O Abade de Baçal, no vol. IX da sua obra, diz-nos o seguinte: “As Quinquárias, levadas a efeito no dia 13 do mesmo mês pelos tocadores de flauta, e as festas dos pastores em honra de Pales, celebradas a XI das calendas de Maio (21 de Abril), que, embora não caíssem em Junho, se relacionam com o costume de banhar os gados nos rios durante as manhãs de São João e São Pedro, por estar a água benta, pois também naquele dia os pastores romanos pecura sua lustrabant”.

domingo, 21 de junho de 2015

Urrós: "Pegadas dos Mouros", necrópole e "Pena Campã"

Mais uma viagem a Urrós, na demanda das inúmeras riquezas patrimoniais e arqueológicas que o seu território alberga. Mais uma vez, a condução foi feita por ti Artur Bárrios, complementada pela preciosa colaboração do alcaide local, Belarmino Pinto. O objectivo principal da visita era a fraga com gravuras em forma de pegadas. Ti Bárrios não sabia bem o nome. Chamava-lhe a fraga do testamento, pois terá ouvido a um estudioso, em tempos, que as gravuras seriam uma espécie de testamento. Começámos por visitar duas sepulturas pétreas, próximas das ruínas da capela de S. Fagundo. Numa primeira visita ao local já tinha identificado e fotografado uma parte desta necrópole. Hoje referenciei o que me faltava. Parece que terão existido algumas antas, ou cistas, perto deste local. Porém, trabalhos agrícolas destruíram as estruturas, sendo praticamente impossível observar o que quer que seja. Tal como destruíram o que se supõe fosse um forno romano. Que pena...
 Curioso algeroz, junto a uma casa de arquitectura que indicia origem judaica.
 A capela de S. Fagundo.


As duas sepulturas que me faltava fotografar.
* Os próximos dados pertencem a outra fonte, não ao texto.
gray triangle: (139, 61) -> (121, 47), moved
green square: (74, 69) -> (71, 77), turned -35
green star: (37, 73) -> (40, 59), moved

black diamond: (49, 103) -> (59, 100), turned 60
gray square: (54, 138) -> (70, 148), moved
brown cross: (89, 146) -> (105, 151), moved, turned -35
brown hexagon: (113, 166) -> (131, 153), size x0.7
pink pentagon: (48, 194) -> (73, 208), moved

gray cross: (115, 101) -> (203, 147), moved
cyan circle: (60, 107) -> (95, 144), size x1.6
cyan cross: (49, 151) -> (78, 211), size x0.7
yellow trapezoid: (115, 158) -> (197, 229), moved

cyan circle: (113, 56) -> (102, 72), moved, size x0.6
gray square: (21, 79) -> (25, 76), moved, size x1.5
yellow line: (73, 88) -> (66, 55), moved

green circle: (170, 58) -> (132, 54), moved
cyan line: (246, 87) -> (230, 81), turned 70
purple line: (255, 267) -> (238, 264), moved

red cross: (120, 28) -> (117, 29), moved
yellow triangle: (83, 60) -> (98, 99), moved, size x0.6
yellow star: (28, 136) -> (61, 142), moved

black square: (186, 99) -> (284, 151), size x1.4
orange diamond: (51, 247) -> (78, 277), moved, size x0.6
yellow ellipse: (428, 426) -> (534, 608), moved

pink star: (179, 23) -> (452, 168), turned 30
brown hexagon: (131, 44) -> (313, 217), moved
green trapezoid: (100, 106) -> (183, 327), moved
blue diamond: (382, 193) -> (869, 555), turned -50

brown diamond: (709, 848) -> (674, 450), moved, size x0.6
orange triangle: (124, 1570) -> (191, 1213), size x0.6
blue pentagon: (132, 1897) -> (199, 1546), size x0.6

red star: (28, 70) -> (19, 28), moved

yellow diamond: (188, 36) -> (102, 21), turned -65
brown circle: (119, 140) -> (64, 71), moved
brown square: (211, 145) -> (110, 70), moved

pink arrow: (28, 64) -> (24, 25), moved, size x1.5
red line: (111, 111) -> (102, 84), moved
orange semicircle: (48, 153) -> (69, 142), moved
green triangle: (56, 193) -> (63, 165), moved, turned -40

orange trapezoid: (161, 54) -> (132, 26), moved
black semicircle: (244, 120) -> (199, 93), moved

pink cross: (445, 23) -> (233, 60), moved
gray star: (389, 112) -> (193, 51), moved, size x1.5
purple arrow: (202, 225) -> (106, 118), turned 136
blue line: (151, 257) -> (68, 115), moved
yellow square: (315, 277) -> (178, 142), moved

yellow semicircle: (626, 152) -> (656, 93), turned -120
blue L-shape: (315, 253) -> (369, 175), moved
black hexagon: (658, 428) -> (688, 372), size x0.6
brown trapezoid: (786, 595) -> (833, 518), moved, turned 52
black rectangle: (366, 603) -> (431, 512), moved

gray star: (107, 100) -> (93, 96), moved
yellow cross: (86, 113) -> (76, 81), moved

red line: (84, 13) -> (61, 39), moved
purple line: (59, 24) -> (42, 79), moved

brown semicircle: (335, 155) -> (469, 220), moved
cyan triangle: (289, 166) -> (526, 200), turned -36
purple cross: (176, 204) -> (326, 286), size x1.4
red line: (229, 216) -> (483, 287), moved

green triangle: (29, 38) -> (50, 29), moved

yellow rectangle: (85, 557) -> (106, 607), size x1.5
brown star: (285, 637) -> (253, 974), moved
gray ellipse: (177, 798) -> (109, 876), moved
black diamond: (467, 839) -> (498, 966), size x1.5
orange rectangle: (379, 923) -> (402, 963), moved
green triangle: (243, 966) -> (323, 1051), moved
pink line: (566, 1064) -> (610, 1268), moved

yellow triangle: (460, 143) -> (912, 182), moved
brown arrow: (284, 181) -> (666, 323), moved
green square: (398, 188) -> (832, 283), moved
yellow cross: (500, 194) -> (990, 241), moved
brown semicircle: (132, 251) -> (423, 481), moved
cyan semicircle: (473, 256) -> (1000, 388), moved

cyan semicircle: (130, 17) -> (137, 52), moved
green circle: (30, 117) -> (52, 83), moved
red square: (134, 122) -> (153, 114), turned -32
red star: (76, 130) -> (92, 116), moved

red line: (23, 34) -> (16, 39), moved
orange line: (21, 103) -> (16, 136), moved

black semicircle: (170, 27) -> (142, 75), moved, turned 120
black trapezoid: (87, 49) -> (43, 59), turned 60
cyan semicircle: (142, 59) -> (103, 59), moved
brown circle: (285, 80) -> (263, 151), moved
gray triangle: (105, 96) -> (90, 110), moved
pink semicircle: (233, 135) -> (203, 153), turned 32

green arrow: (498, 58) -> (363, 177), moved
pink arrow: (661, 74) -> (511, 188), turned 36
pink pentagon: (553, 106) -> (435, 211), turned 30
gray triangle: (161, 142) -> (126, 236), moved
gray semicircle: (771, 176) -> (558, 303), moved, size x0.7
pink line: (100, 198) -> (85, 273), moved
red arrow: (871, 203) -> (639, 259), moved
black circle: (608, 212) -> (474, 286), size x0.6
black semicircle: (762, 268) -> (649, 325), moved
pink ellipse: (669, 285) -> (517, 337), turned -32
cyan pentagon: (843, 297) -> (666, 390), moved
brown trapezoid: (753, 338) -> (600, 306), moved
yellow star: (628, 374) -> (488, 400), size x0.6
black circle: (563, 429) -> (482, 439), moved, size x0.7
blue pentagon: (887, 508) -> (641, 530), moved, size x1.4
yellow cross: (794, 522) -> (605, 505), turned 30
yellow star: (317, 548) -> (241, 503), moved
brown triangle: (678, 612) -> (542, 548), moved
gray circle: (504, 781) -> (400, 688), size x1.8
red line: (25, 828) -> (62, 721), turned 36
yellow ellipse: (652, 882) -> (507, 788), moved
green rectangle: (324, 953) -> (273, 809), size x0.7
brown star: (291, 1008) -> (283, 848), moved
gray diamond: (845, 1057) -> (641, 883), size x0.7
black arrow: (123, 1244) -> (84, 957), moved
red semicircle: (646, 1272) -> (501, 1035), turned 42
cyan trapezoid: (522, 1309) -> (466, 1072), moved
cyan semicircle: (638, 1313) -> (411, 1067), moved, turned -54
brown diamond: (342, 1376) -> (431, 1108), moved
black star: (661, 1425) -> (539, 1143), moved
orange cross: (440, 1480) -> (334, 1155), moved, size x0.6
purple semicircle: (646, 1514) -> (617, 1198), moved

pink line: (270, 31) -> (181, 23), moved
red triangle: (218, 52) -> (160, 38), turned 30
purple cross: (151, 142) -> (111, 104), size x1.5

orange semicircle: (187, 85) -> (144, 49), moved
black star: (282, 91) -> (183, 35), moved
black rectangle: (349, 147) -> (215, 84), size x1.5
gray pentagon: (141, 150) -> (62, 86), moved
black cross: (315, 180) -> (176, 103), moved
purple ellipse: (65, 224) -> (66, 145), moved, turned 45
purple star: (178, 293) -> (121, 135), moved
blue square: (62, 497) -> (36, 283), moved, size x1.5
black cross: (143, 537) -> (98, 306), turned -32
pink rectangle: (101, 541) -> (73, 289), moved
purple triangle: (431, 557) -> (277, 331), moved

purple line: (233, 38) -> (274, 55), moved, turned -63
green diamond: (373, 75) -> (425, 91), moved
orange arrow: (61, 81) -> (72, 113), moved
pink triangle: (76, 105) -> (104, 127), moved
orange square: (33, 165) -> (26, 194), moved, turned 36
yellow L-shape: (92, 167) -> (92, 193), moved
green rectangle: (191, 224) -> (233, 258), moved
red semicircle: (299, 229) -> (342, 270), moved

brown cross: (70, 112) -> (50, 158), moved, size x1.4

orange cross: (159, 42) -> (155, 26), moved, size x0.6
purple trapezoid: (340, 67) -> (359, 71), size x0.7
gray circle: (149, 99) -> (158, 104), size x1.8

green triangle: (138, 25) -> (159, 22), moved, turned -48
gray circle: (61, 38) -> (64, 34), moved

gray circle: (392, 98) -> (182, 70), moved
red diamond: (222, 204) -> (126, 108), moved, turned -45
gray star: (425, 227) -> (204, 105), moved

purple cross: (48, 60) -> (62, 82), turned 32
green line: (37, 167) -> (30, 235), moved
A este propósito, deixo aqui uma pequena citação que poderá deixar pistas sobre a sua cronologia: “Tentando estabelecer uma cronologia e tipologia para estas sepulturas, os arqueólogos dizem que as primeiras são as de planta oval, rectangular ou trapezoidal, e pertencem aos séculos VI/VII. A partir do século VIII, ter-se-à iniciado um movimento no sentido da antropomorfização das sepulturas. Movimento que atingiria o seu período áureo nos séculos IX-XI. A partir daqui, continua VALERA (1990), cairiam em desuso, mas a sua utilização é atestada até aos séculos XII-XIV. António Cruz defende mesmo a sua utilização, no mínimo, até ao século XV. COIXÃO (1999), para as sepulturas da capela de São João, Prazo, propõe datas semelhantes: as sepulturas escavadas na rocha, séculos V/VII; sepulturas construídas com pedras alinhadas, séculos VII/VIII-IX. Para os sarcófagos graníticos antropomórficos, séculos XII/XIII.” - O CULTO DE MITRA E AS SEPULTURAS ESCAVADAS NA ROCHA, por António Maria Romeiro Carvalho, in AÇAFA on line, nº 2 (2009), pág. 14.

A famosa rocha com as "Pegadas dos Mouros". No "Portal do Arqueólogo" é dito que “A superfície gravada terá cerca de 3 metros de comprimento por dois de largura, e apresenta grande quantidade de covinhas e pegadas, para além de muitas concavidades naturais. A sua cronologia será quase seguramente medieval, devendo estar relacionada com o sítio de São Fagundo, em que se insere.”

 A visita terminou com uma ida a "Pena Campã". Segundo a tradição, estas cavidades interiores produziriam sons semelhantes ao de campainhas. Daí o nome. Hoje, como se pode observar pelos vestígios deixados no interior, este sítio, além de ser um local de atracção para os visitantes e para os locais, é igualmente frequentado por javardos de duas patas.
Ti Bárrios e Belarmino Pinto em frente a Pena Campã.
Vista lateral do monumento natural, que deixa percepcionar que se terá fraccionado algures no tempo. Segundo os meus guias, este sítio serviria para estiar as ovelhas.

Foi mais uma visita profícua, plena de interesse. Outros sítios ficaram ainda por ver. Fica para próxima oportunidade. Um abraço aos meus pacientes cicerones.